Friday, February 3, 2023

More Thoughts on Theosis

 “God became man so that man might become God. The Lord took the form of a servant so that man might be turned to God. The Founder and Inhabitant of heaven dwelt upon earth so that man might rise from earth to heaven.”

-St. Augustine, 5th century


“Because He became human so that we would be made God.”

-St. Athanasius, 4th century


“What man is, Christ was willing to be—so that man may also be what Christ is. … What Christ is, we Christians will be, if we imitate Christ.”

-St. Cyprian, 3rd century


“As I have already said, He caused man to cleave to and to become one with God. … Unless man had been joined to God, he could never have become a partaker of incorruptibility. … He became what we are so that we might become what He is.”

-St. Irenaeus, 2nd century


“Make your home within Me, and I within you. Just like the branch can’t produce on its own if it doesn’t make its home within the vine, so neither you if you don’t make your home within Me. I am the vine, you, the branches. The one making his home within Me and I within him, this one produces a lot of fruit, because separated from Me you can’t do anything at all. If someone doesn’t make his home within Me, he is tossed outside like the branch and dried up and they gather them together and toss them into the fire and they are burned. If you make your home within Me and My words make their home within you, you would ask whatever you wish and it will happen for you.”

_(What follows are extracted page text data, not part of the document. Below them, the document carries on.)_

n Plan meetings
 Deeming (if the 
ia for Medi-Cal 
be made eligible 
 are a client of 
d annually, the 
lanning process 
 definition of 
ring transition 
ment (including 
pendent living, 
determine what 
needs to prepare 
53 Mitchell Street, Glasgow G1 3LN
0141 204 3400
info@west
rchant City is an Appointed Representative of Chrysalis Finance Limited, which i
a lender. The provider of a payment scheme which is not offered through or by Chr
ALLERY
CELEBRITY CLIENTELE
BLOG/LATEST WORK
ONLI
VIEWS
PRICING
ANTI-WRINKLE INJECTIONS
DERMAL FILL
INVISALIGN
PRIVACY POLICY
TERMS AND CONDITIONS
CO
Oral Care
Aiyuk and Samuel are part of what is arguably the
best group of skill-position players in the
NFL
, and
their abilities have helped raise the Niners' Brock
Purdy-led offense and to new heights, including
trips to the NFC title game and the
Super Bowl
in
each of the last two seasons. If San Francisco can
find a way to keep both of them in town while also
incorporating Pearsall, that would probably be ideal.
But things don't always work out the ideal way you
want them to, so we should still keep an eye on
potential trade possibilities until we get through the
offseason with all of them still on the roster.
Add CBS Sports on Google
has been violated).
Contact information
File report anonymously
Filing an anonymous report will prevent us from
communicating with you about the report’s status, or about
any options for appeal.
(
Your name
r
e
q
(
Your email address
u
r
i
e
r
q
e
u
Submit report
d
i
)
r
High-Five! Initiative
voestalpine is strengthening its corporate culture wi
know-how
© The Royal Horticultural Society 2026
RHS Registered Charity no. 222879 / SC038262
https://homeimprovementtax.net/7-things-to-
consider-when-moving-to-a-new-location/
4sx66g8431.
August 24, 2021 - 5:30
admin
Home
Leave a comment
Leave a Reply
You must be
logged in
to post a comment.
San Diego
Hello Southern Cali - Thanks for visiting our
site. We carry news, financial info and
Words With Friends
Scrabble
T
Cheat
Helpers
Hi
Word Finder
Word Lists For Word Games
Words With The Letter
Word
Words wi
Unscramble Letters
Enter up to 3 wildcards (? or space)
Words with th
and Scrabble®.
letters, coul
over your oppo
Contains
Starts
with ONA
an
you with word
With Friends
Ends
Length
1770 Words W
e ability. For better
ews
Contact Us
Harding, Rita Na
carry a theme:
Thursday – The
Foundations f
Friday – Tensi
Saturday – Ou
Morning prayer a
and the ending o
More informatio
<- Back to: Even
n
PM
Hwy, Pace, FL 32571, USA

-Jesus Christ, 1st century


“Yet I am not requesting about these alone, but also about those putting their trust in Me through their message, so that all of them would be one thing, just like You, Father, are within Me and I within You, so that also they would be one thing within us, so that the world would trust that You sent Me. And I have given to them the glory which You had given to Me, so that they would be one thing just like we are one thing; I within them and You within Me, so that they would be having been brought to completion into one thing, so that the world would know that You sent Me and loved them just like You loved Me. Father, what you had given to Me, I wish that where I am  those also would be with Me, so that they would watch My glory, which You had given Me because You loved Me before the foundation of the world.”

-Jesus Christ, 1st century


     The subject of theosis, or deification, is generally ignored in today’s churches, especially those having descended from the Reformation, yet it forms the very basis of our salvation in Jesus Christ. As the quotations above demonstrate, our union with God through Jesus Christ is something which was taught from the very beginning of the Church, even by Christ Himself. 

     Through union with Jesus Christ in His death, burial, and resurrection, we are made one thing with Him, joined with Him. As we voluntarily submit to the Spirit of Christ so that He becomes the source and origin of our actions, thoughts, and words instead of our own malfunctioning biology, we inherit His inheritance, the eternal life, the kingdom of Christ and of God. What is His becomes ours just as what is ours became His. Where He is we are, and where we are He is. We are one with Him just as Jesus Christ was one with the Father, as He asked the Father in John 17.

     By refusing to submit to the Spirit of Christ with whom we have been joined, we continue to operate from our own devices, our own faulty biology and resources. We close ourselves off from our inheritance, and separate ourselves from the one with whom we are one thing. We shut ourselves off from His eternal life, from the inheritance which is ours through Christ Jesus when we, for whatever reason, choose to not disengage from our own behaviors and responses, and explicitly or implicitly hand ourselves over to His Spirit, the Breath of Christ.

     Think about that for a minute. By refusing to submit to the Breath of Christ, we choose to be homeless paupers digging through the trash to hoard crap we can’t keep, and try to keep rules and regulations in order to restrain our faulty and malfunctioning impulses and behaviors to do the right thing and yet end up doing the wrong thing regardless. And the absurdity of it is that as one with Jesus Christ, literally everything in creation is ours because everything in creation is His, and as one with Jesus Christ, He, the God who is love incarnate, becomes the source and origin of all our actions and words which can never produce the wrong thing. As Jim Elliot said, “He is no fool who gives up what he cannot keep to gain what he cannot lose.” But in order to gain what we cannot lose, we must let go of what we cannot keep.

     Theosis is what salvation is, and what it is about. Not pardon. Not an escape from hellfire. Not a paradaisical afterlife. But union with God through union with Jesus Christ in His death, burial, and resurrection and everything which goes with it.